The Kamuthanga demonstation farm functions as a hub for other fish farms in the region. In this so-called aquahub model, smaller farms profit from access to knowledge and technology Kamuthanga offers. Kamuthanga currently produces and distributes fish feed and fingerlings and also serves as a learning centre for prospective fish farmers.

 

FoodTechAfrica

 

Partnership for sustainable development

At the heart of Kamuthanga’s success lies a strong partnership between the Dutch and Kenyans in nurturing the local knowledge with the support of Dutch technology and expertise. Educating young Kenyans and teaching them practical skills to earn a living is but one of many Sustainable Development Goals the FoodTechAfrica consortium aims to contribute to. In addition to fighting hunger, the consortium is also dedicated to improving gender equality (SDG 5), decent work and economic growth (SDG 8), promoting sustainable innovation and production (SDGs 9 and 12), and international cooperation (SDG 17).

The FoodTechAfrica consortium monitors and advises the project when necessary, but locals own and run the farm. In the learning centre, for example, Dutch-trained farm staff educate their neighbours on topics such as farming best practices and innovative farming systems.

Further expansion

After a successful pilot project in Kenya, FoodTechAfrica has expanded operations to Tanzania and Rwanda. In February 2020, an innovative demonstration farm was opened in Kigamboni, Tanzania. Mrs. Zena Mndeme, the director of local partner BigFish: “since the aquaculture sector in Tanzania is at an infant stage, knowledge sharing and practical skills trainings is the secret weapon to unlock the sector’s full potential. There are no short cuts for sustainability and profitable aquaculture farming. A farmer has to get good quality fingerings, right technology, quality feeds and farming skills”. And despite the different cultural and climatic conditions, this of course is no less true for Kenya than it is for Tanzania.

Corona and future plans

As a result of the pandemic, fish imports from China have temporarily decreased. This situation has strengthened the conviction and urgency in Kenya to becoming self-sufficient in terms of food production.
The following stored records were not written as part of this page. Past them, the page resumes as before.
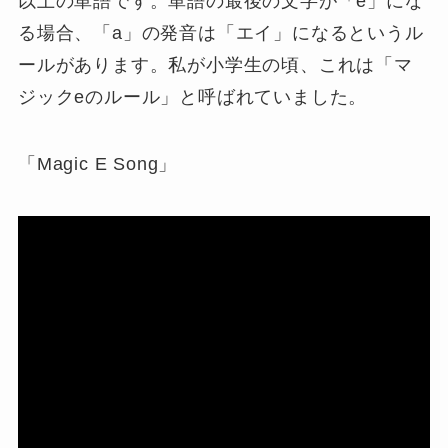
以上の単語です。単語の最後の文字が「e」にな
る場合、「a」の発音は「エイ」になるというル
ールがあります。私が小学生の頃、これは「マ
ジックeのルール」と呼ばれていました。
「Magic E Song」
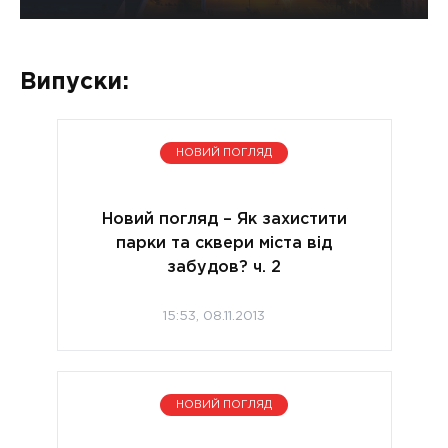
Випуски:
НОВИЙ ПОГЛЯД
Новий погляд – Як захистити
парки та сквери міста від
забудов? ч. 2
15:53, 08.11.2013
НОВИЙ ПОГЛЯД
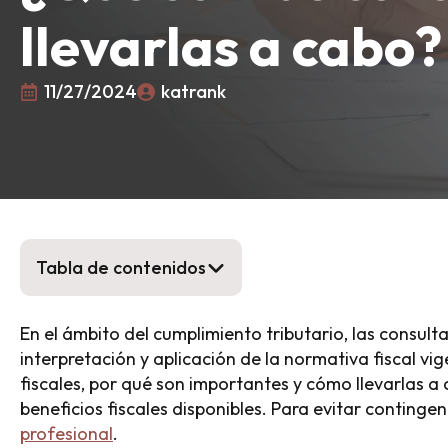
llevarlas a cabo?
11/27/2024
katrank
Tabla de contenidos
En el ámbito del cumplimiento tributario, las consult
interpretación y aplicación de la normativa fiscal vi
fiscales, por qué son importantes y cómo llevarlas 
beneficios fiscales disponibles. Para evitar conting
profesional
.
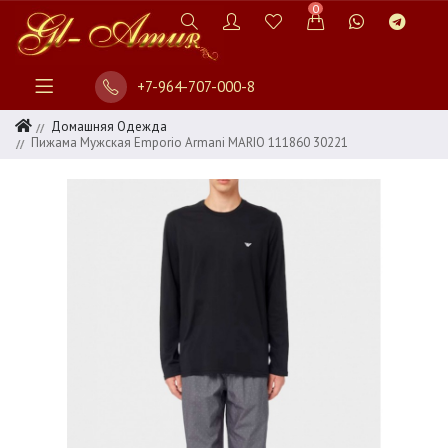
0
+7-964-707-000-8
Домашняя Одежда
Пижама Мужская Emporio Armani MARIO 111860 30221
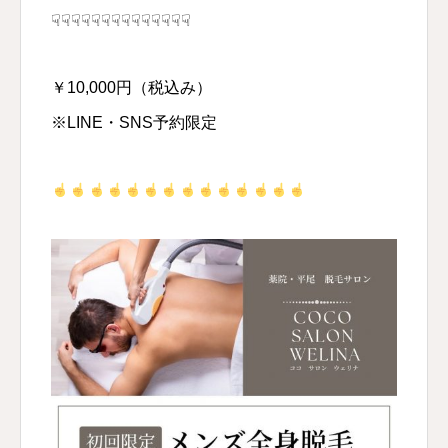
☟☟☟☟☟☟☟☟☟☟☟☟☟☟
￥10,000円（税込み）
※LINE・SNS予約限定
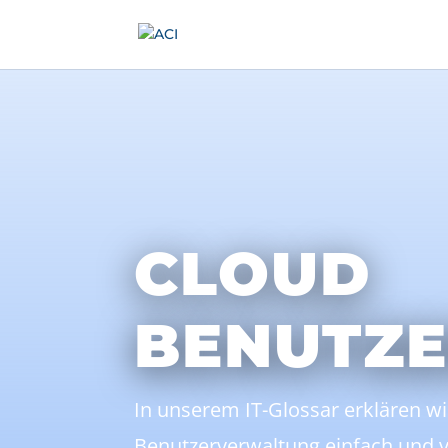
CLOUD
BENUTZ
In unserem IT-Glossar erklären wi
Benutzerverwaltung einfach und v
The benefits of the programme for them are clear: more and better quality food, job opportunities for local fishermen, and increased economic productivity.
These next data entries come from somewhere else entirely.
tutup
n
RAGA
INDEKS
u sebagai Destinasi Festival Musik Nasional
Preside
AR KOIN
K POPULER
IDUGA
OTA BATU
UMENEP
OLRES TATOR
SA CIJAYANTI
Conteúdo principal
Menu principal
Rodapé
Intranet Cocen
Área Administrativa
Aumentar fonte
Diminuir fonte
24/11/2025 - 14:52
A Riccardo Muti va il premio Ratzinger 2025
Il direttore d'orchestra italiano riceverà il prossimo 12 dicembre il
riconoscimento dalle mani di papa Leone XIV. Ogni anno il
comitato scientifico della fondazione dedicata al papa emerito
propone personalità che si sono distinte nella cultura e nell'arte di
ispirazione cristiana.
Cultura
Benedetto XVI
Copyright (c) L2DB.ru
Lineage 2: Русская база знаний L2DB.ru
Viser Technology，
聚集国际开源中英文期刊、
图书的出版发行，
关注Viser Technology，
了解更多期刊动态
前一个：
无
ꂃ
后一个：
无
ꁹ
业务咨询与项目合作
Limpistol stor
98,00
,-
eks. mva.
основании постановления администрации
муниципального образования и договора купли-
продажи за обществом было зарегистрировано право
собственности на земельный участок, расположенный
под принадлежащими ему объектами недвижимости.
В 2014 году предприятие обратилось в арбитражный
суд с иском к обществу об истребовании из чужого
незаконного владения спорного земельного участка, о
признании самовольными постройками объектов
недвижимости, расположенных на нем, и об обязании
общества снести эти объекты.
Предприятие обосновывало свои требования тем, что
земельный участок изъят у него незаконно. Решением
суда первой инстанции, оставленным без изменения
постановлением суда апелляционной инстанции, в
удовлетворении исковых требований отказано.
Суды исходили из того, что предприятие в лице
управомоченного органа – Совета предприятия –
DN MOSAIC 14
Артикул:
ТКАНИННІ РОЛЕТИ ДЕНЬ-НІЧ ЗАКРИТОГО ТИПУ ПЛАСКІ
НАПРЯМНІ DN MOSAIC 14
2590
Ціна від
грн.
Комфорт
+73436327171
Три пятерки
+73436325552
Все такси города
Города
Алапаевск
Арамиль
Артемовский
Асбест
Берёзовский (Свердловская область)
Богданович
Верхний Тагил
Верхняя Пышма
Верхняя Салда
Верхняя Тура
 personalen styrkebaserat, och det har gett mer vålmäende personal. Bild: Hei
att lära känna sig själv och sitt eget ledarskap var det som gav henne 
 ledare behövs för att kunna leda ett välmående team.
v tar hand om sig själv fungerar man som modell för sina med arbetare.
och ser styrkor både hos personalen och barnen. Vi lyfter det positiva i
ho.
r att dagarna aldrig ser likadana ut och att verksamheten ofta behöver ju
FoodTechAfrica has greater ambitions: in the next few years, the consortium’s aim is to steadily increase fish production and processing and to increase the number of aquahubs in Kenya and wider East Africa. And although the FoodTechAfrica projects have trained over 1,000 aquaculture stakeholders, the consortium aims to strengthen focus on practical training. An academy will be set up, where farmers, students and others can learn the ropes of fish farming based on international and local expertise. And as feed is a big contributing factor to the price of fish in Kenya, a second feed impact cluster was set up: FeedTechKenya.